In the future, almost all important data will live in the cloud. As businesses transition to cloud storage, consumers understandably worry about data security. Major corporate breaches often make headlines. Why does that happen, and what can companies do to prevent it? Here are three things you might not know about cloud security.
Image via Flickr user Kai Hendry
Cloudflare is one of the world’s largest internet security companies. In early 2017, a Google employee noticed that the Cloudflare system had a flaw. It handled tokens in a dangerous way. Without realizing it, users infrequently received web data from other people. Cloudflare passed along information due to a single mistake in their code. One character, a greater than sign, replaced the intended equal sign. The result of this minor error was a massive data breach.
Cloudflare’s popularity worked against it. Since they service several major brands such as Fitbit, Ok Cupid, and Uber, lots of data wound up in the wrong hands. Analysts compare it to a someone sitting down for dinner at a restaurant, only to discover the open purse of the previous diner.
Cloudflare didn’t know of their security flaw for several months, allowing hackers to steal millions of personal data records from customers. It’s that easy to have a breach. Even if your company does nothing wrong, a third-party could leave you vulnerable. You should research how secure your data is. Also, find out from other businesses how they address breaches.

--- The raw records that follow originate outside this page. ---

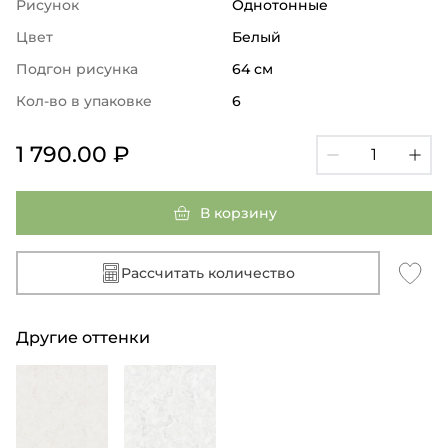
Рисунок
Однотонные
Цвет
Белый
Подгон рисунка
64 см
Кол-во в упаковке
6
1 790.00 ₽
В корзину
Рассчитать количество
Другие оттенки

Can you name the greatest weakness of every cloud security system? The answer is people. Human error and social engineering lead to some of the worst breaches. Research suggests that while 97 percent of companies have cloud security rules in place, less than half of workers follow these laws. Every employee who ignores proper cloud access practices is a potential data breach. Use employee training to make sure your staff doesn’t cause security leaks.

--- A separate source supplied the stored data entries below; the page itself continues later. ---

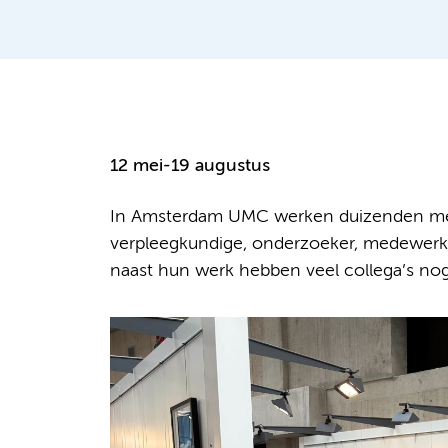
12 mei-19 augustus
In Amsterdam UMC werken duizenden mens
verpleegkundige, onderzoeker, medewerke
naast hun werk hebben veel collega’s no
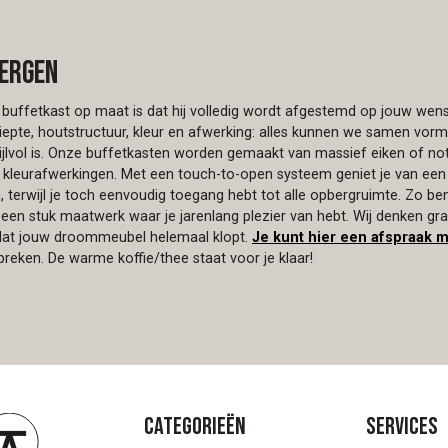
ergen
buffetkast op maat is dat hij volledig wordt afgestemd op jouw wense
iepte, houtstructuur, kleur en afwerking: alles kunnen we samen vor
tijlvol is. Onze buffetkasten worden gemaakt van massief eiken of no
se kleurafwerkingen. Met een touch-to-open systeem geniet je van een
 terwijl je toch eenvoudig toegang hebt tot alle opbergruimte. Zo ben
 een stuk maatwerk waar je jarenlang plezier van hebt. Wij denken g
zodat jouw droommeubel helemaal klopt.
Je kunt hier een afspraak 
reken. De warme koffie/thee staat voor je klaar!
Categorieën
Services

Social engineering is more difficult to stop. A confidence person tries to gain access to your system by manipulating an employee. These felons will pretend like they’re security experts trying to do system maintenance. They’ll act like email contacts trying to send important links and documents. They’ll even try to piggyback their way on your servers, making actual appearances in your buildings. You should educate your employees on all facets of social engineering. It’ll reduce the chances of a breach.
One way to protect your cloud data is via encryption. This tactic encodes your information. After doing so, people with an encryption key are the only ones who can decrypt and read it. Encryption software is an imperative in the corporate world today. It guarantees that even when your data records fall in the wrong hands, hackers can’t do anything with them. Please note that you should use a cloud company that encrypts data while it’s in storage, not just during transfer. Otherwise, you’re still vulnerable to the same breaches.
As you can see, cloud security comes with the danger of data breaches. You don’t have to live in fear of them, though. You simply need to educate your employees and seek cloud service businesses that protect your data the right way.